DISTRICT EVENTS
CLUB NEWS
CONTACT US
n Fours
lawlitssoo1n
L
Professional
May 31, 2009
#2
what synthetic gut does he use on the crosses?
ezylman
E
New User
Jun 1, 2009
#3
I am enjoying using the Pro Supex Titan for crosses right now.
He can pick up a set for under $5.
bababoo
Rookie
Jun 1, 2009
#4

--*--

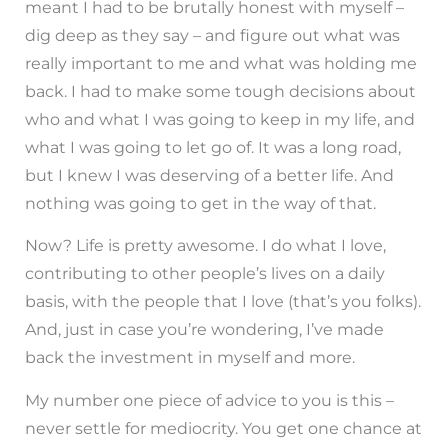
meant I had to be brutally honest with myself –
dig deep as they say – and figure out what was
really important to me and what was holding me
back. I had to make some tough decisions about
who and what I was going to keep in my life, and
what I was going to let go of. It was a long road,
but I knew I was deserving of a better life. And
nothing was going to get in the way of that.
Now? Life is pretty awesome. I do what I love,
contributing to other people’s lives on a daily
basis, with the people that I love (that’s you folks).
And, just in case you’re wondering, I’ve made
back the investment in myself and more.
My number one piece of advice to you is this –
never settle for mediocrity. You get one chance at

--*--

> [EXERCISE BRIEF]:
How many lines in the entries above hold the string "what"? Answer with the number and nothing more.

> [SOLUTION TO THE EXERCISE]:
6